Submitted to: Journal of Medical Microbiology
Publication Type: Peer Reviewed Journal
Publication Acceptance Date: 12/3/2003
Publication Date: 4/1/2004
Citation: Dassanayake, R.P., Caceres, N.E., Sarath, G., Duhamel, G.E. 2004. Biochemical properties of membrane-associated proteases of brachyspira pilosicoli isolated from humans with intestinal disorders. Journal of Medical Microbiology. 53:319-323. Interpretive Summary: Brachyspira is an important microbial pathogen in several mammals, including humans. This genus consists of both pathogenic and non-pathogenic species. To cause infection, the spirochete has to attach to the intestinal mucosa of the host. The mechanisms which control this attachment are not clear. It has been postulated that proteolytic enzymes might be involved in the attachment process, by degrading cell surface proteins. In earlier studies, it was documented that both pathogenic and non-pathogenic members of Brachyspira contain a membrane associated subtilisin-like protease. This study was undertaken to further characterize the membrane protease and specifically test if there was one or more enzymes present in outer-membrane extracts of B. pilosicoli. Using fluorescently-labeled peptide substrates, we established that there were at least three enzymes present in membrane extracts. Future studies will evaluate the role of these enzymes in the spirochete-host interactions.
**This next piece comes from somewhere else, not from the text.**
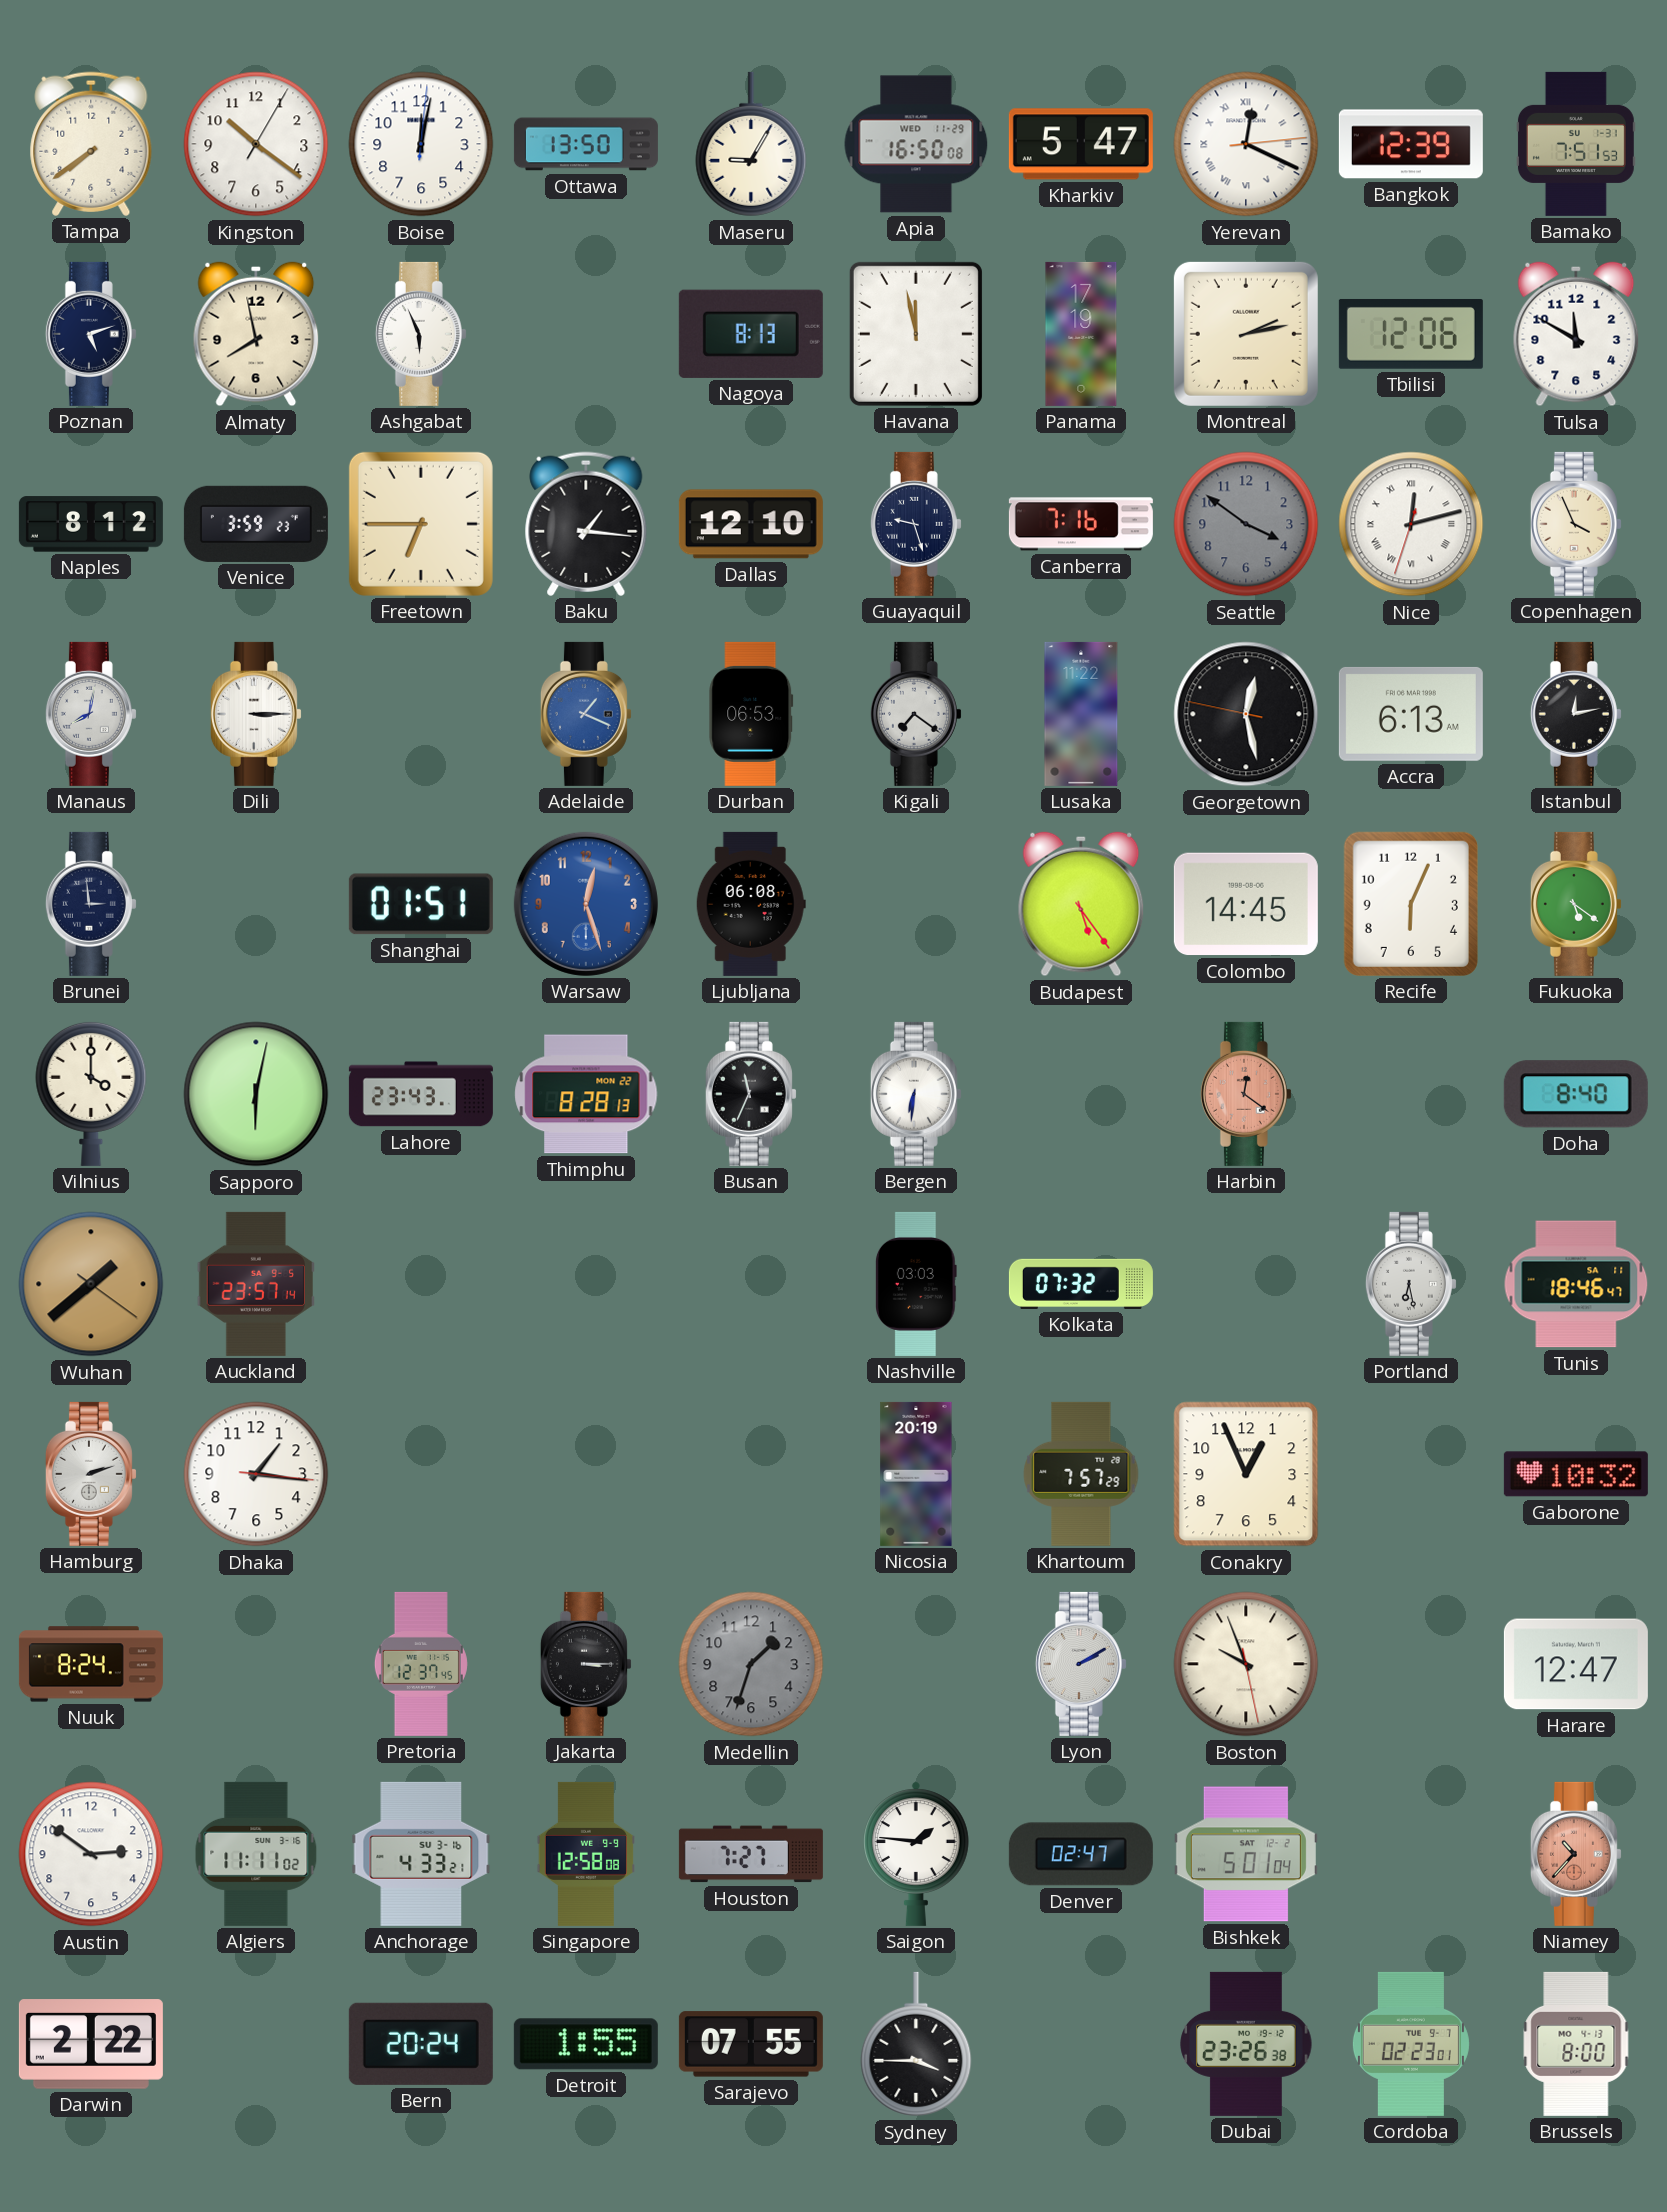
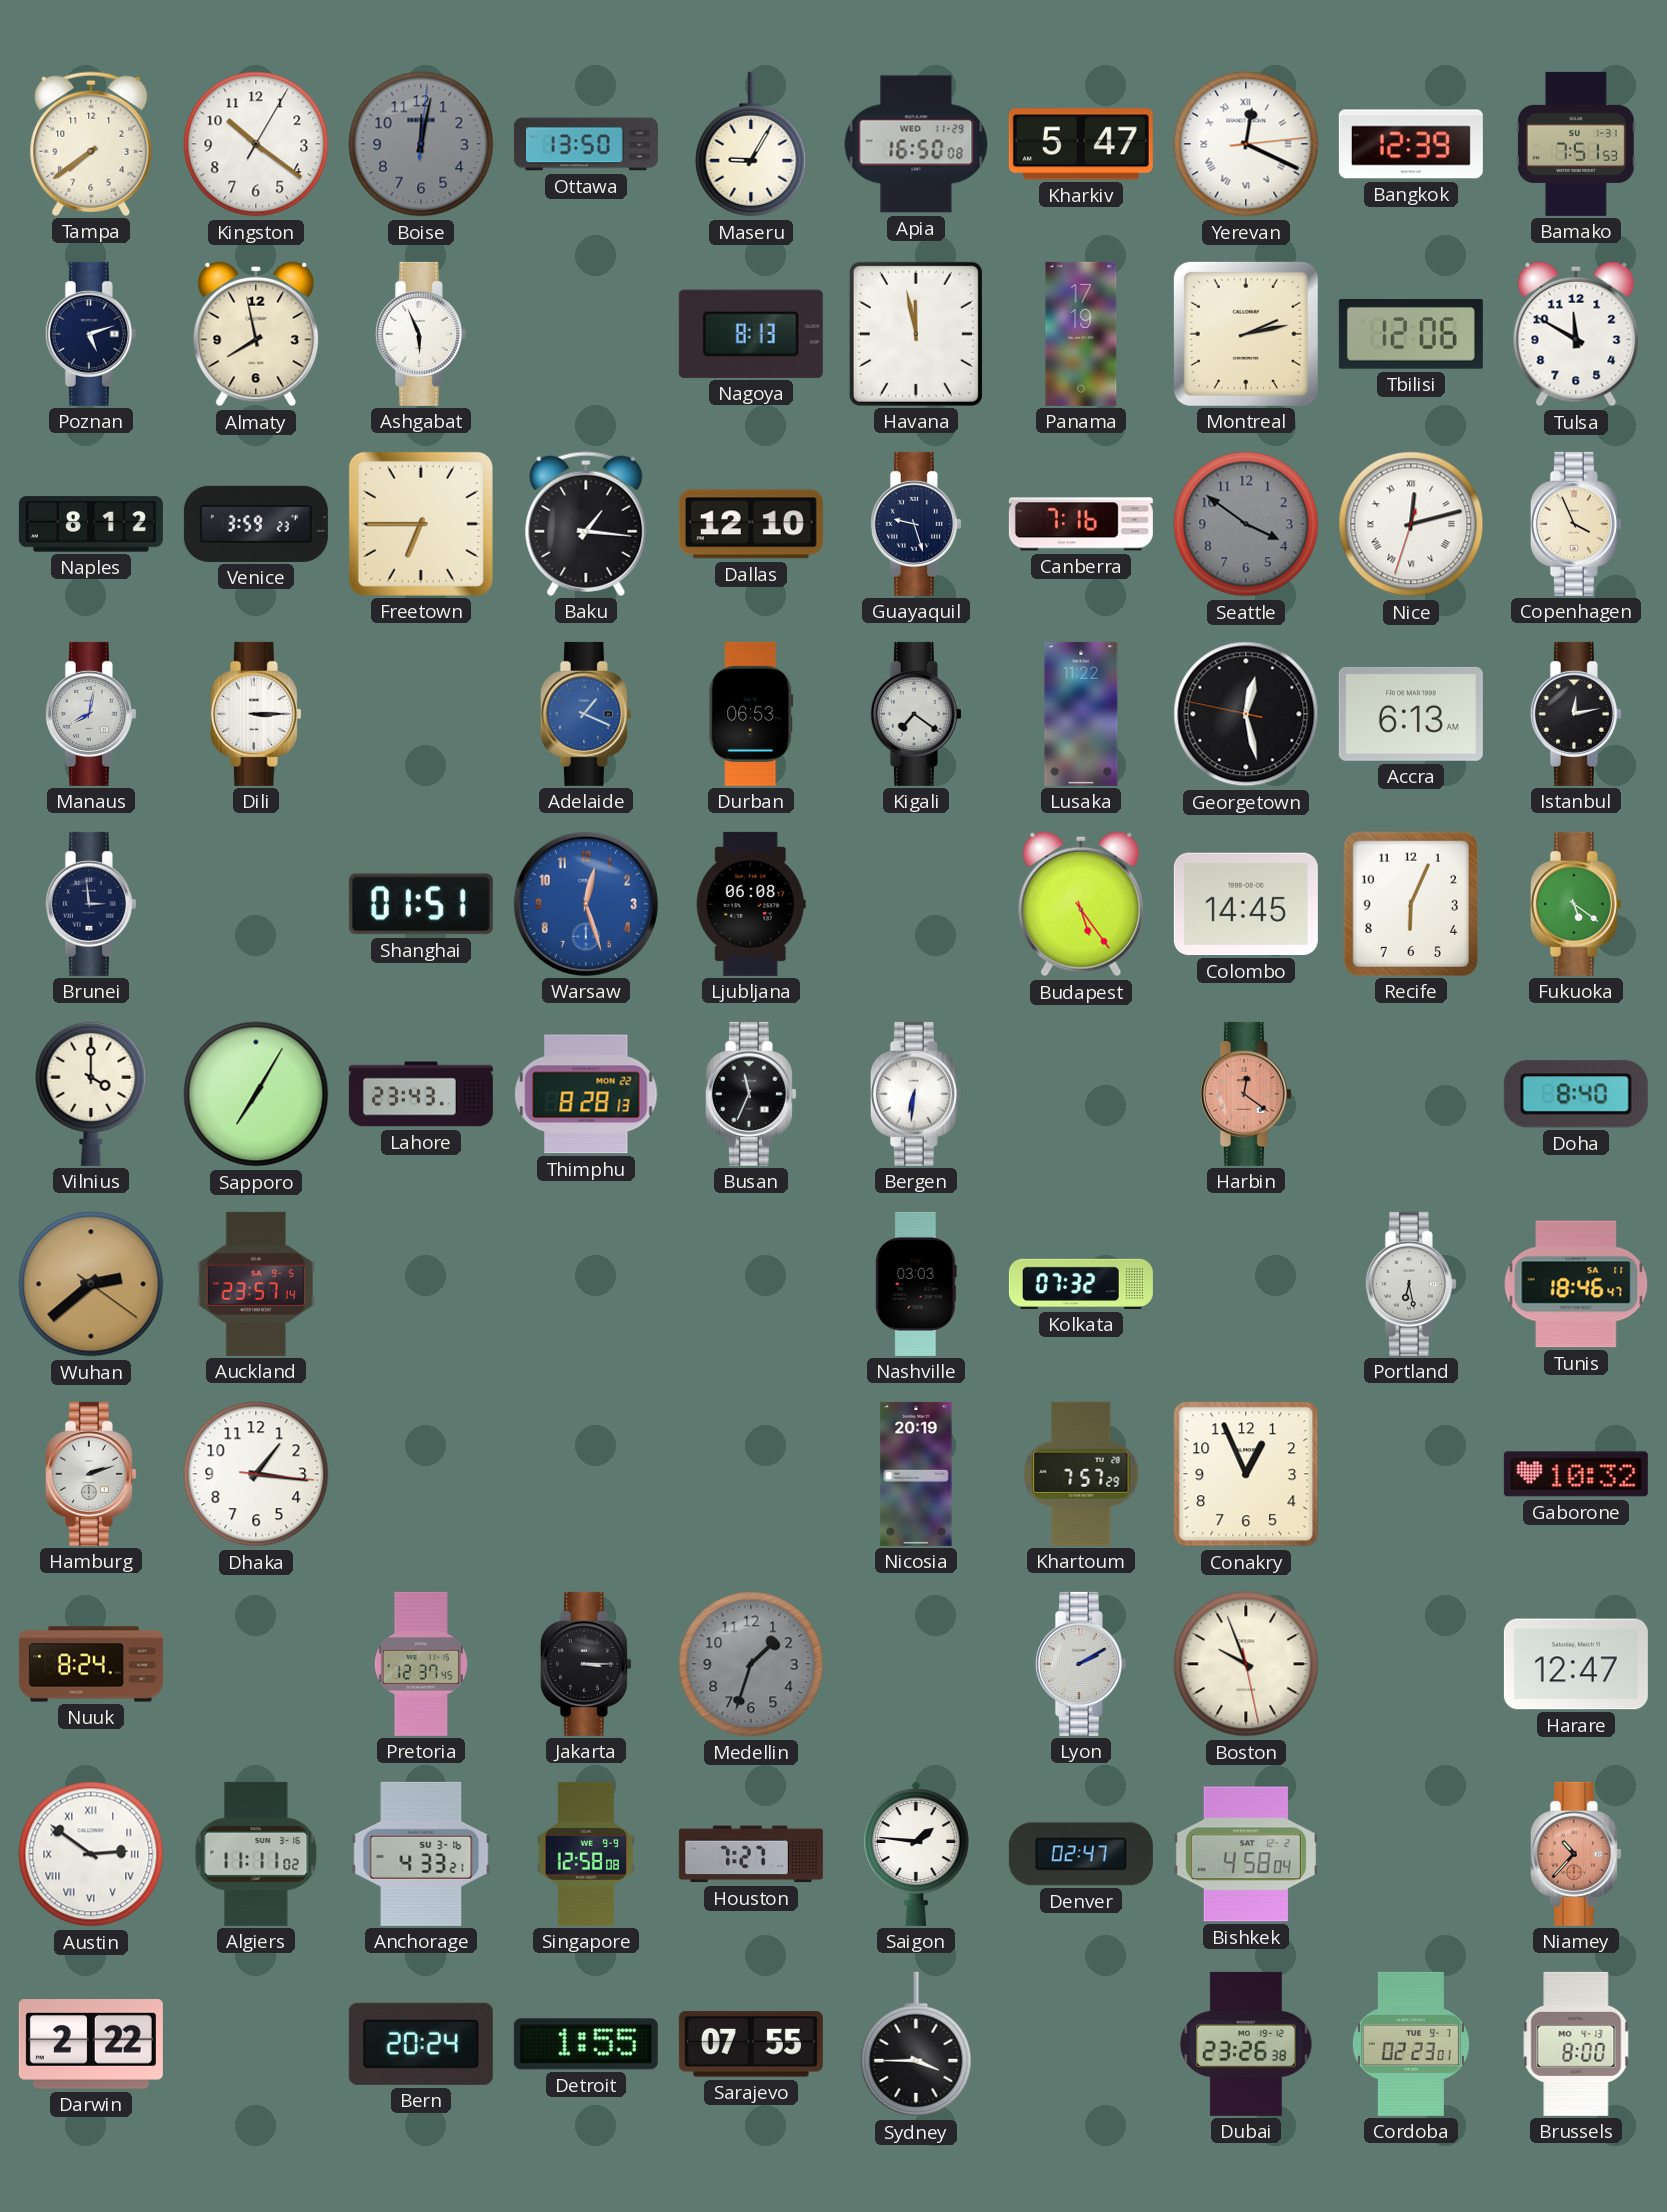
Boise dial: white -> grey
Sapporo: 6:02 -> 7:05
Wuhan: 1:38 -> 2:38
Austin numerals: Arabic -> Roman
Bishkek: 5:01 -> 4:58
Technical Abstract: A membrane-associated, subtilisin-like, serine protease activity has been found in both pathogenic and non-pathogenic strains of Brachyspira species in a previous study, but the biochemical properties of the enzyme were not investigated. The purpose of the present study was to further characterize the biochemical properties, including substrate specificity of membrane-associated protease of B. pilosicoli isolated from humans with intestinal disorders. Protease activity of detergent-enriched membrane protein extracts of B. pilosicoli was assessed using fluorescent dye-labeled synthetic peptides as substrates and determination of electrophoretic mobility of cleavage products in agarose gels. Each activity was further confirmed with class-specific protease inhibitors and thermal denaturation. The presence of a hydrophilic membrane-associated thermolabile serine endopeptidase with specificity for leucine was confirmed. Two additional hydrophilic membrane-associated thermostable proteolytic activities, one with a putative alanine specificity and a carboxypeptidase were identified. Taken together these data suggest that in addition to a previously described membrane-associated subtilisin-like serine protease, the membrane of B. pilosicoli contains proteins with at least two other proteolytic activities.